Filter the entries below, keeping every line that has the word "Website".

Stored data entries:
------

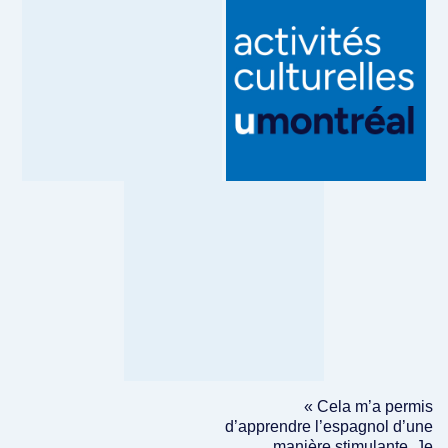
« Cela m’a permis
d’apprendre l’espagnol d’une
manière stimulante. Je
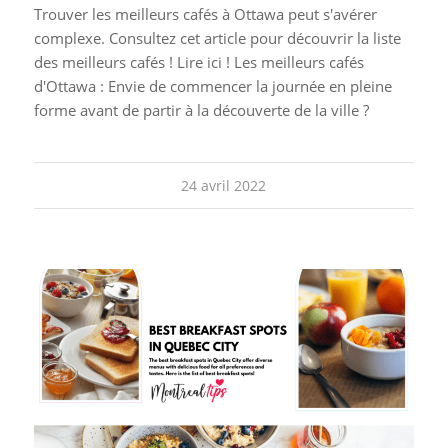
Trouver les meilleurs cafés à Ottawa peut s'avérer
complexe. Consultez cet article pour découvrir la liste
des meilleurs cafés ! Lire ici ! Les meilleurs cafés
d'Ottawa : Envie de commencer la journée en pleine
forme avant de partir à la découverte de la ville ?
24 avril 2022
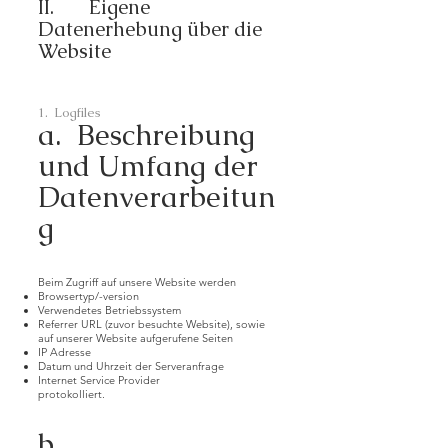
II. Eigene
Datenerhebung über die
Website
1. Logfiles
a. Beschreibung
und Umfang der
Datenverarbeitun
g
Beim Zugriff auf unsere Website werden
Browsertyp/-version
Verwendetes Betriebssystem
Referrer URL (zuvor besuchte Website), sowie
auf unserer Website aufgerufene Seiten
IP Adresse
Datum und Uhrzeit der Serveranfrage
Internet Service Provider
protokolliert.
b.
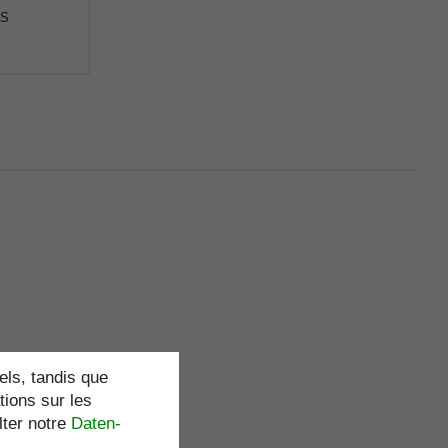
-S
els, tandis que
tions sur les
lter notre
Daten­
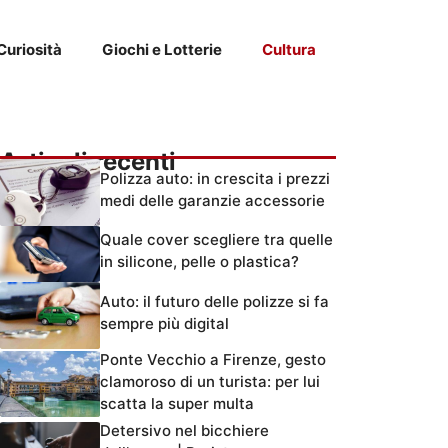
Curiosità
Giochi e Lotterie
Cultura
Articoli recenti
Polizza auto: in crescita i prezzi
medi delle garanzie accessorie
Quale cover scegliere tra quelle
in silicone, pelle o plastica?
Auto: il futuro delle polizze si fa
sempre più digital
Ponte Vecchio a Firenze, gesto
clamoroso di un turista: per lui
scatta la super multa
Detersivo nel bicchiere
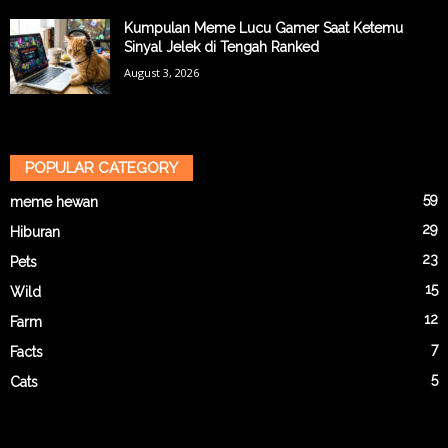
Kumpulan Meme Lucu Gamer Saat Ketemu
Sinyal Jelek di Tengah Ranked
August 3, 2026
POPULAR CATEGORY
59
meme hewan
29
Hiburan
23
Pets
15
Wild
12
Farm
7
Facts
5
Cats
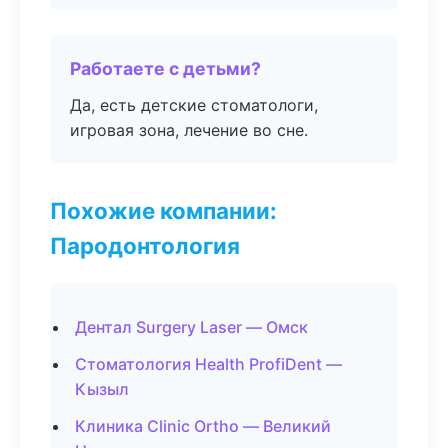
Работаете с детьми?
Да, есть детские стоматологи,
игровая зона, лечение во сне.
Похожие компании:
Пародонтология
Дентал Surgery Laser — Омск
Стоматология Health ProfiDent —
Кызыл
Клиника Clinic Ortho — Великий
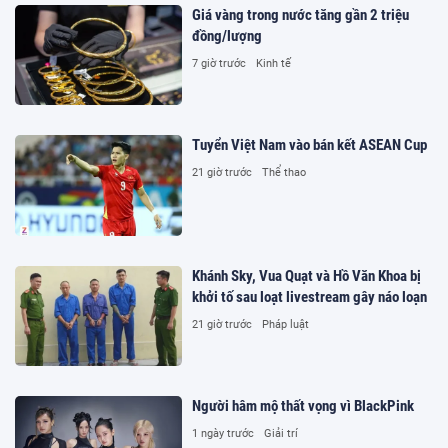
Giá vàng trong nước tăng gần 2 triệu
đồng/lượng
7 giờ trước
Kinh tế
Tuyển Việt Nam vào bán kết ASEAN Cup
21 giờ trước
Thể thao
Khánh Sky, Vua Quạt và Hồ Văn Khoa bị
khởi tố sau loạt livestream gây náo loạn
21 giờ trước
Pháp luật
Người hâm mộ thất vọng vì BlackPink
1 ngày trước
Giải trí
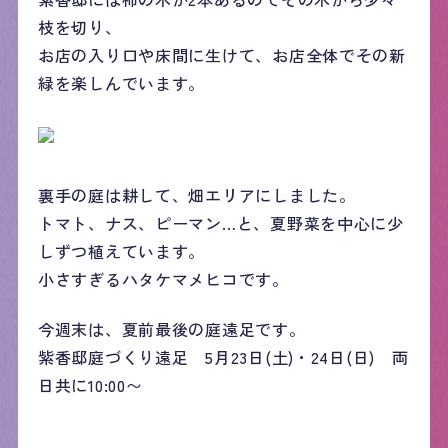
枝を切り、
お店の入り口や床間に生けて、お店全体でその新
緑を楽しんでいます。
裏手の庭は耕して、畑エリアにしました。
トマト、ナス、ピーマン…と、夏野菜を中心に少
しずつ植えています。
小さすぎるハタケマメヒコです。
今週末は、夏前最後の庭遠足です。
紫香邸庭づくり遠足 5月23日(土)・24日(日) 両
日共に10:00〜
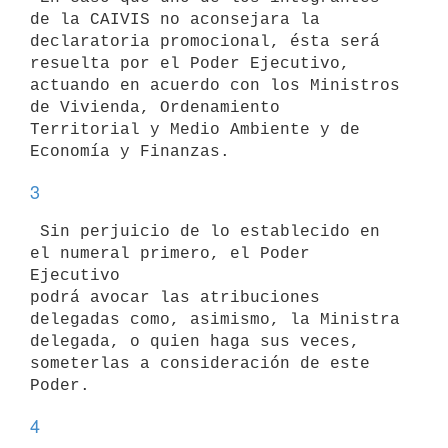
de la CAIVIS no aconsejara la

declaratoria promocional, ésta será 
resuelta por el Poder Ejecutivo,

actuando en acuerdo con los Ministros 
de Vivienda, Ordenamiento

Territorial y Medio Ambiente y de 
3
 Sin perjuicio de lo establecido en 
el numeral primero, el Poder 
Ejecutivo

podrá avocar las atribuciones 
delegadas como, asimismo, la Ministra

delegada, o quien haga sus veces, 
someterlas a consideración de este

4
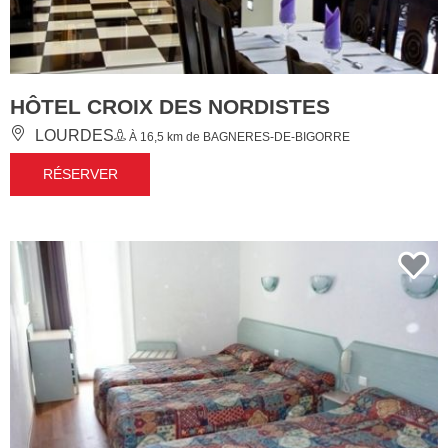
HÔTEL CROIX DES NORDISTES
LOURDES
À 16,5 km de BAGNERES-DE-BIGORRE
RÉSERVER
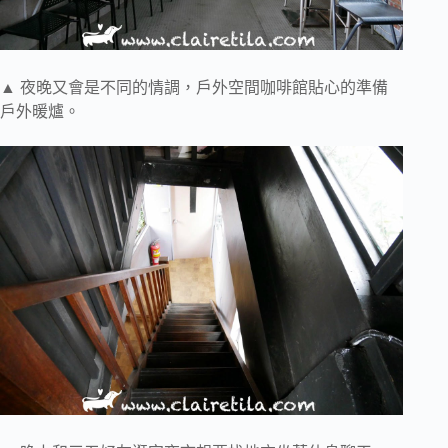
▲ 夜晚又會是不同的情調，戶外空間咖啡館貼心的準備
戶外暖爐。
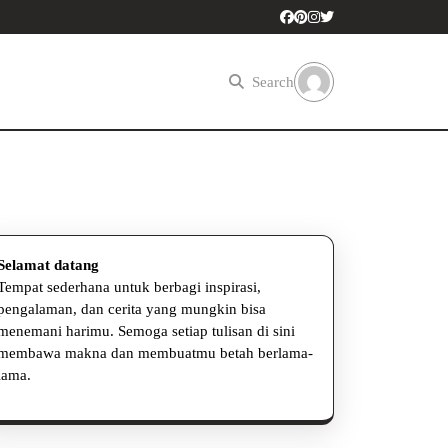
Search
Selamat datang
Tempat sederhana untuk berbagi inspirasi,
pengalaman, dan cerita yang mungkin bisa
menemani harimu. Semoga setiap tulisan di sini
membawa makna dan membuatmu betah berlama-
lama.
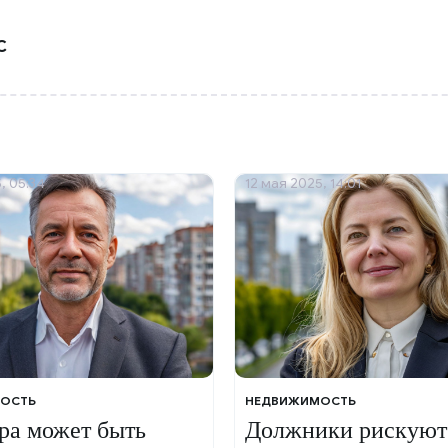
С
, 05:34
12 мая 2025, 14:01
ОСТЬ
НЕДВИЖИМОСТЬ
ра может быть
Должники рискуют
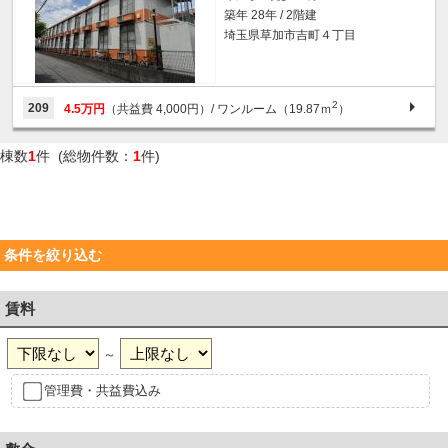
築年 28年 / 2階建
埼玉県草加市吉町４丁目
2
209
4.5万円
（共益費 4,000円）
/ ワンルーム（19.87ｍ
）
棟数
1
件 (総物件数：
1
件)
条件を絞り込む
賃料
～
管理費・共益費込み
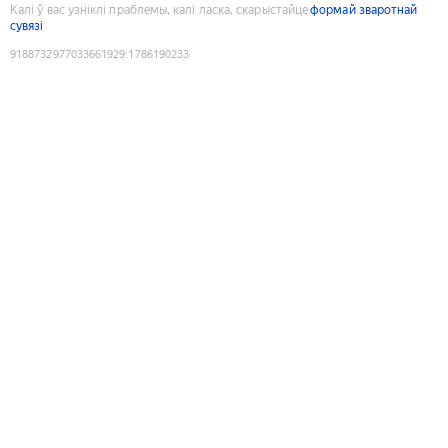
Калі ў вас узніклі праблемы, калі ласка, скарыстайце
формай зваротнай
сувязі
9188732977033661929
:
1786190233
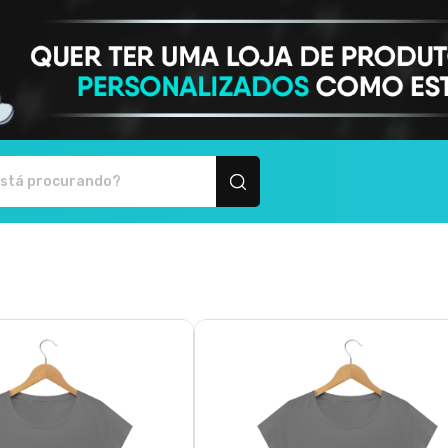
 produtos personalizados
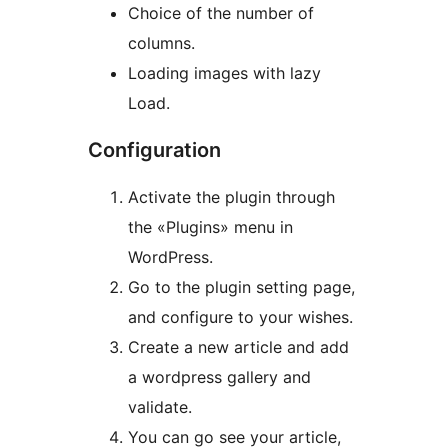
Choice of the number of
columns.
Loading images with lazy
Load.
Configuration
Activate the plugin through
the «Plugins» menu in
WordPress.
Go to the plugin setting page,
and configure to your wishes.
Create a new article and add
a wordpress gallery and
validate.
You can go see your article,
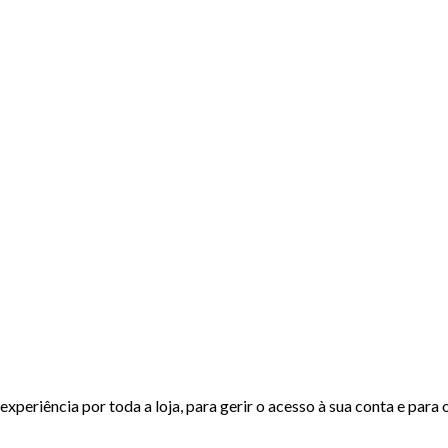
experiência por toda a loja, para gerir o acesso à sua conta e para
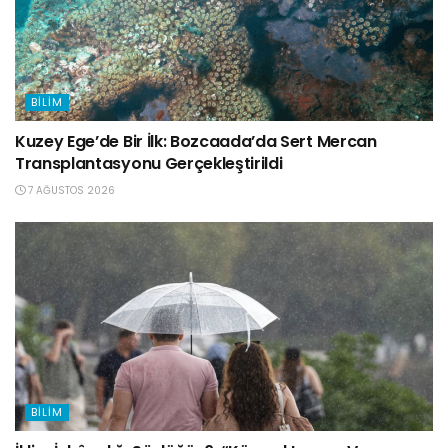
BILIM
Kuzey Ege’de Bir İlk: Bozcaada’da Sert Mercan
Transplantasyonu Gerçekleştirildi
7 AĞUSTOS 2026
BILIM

------

Exercise solution =>
Website
Beim Zugriff auf unsere Website werden
Referrer URL (zuvor besuchte Website), sowie
auf unserer Website aufgerufene Seiten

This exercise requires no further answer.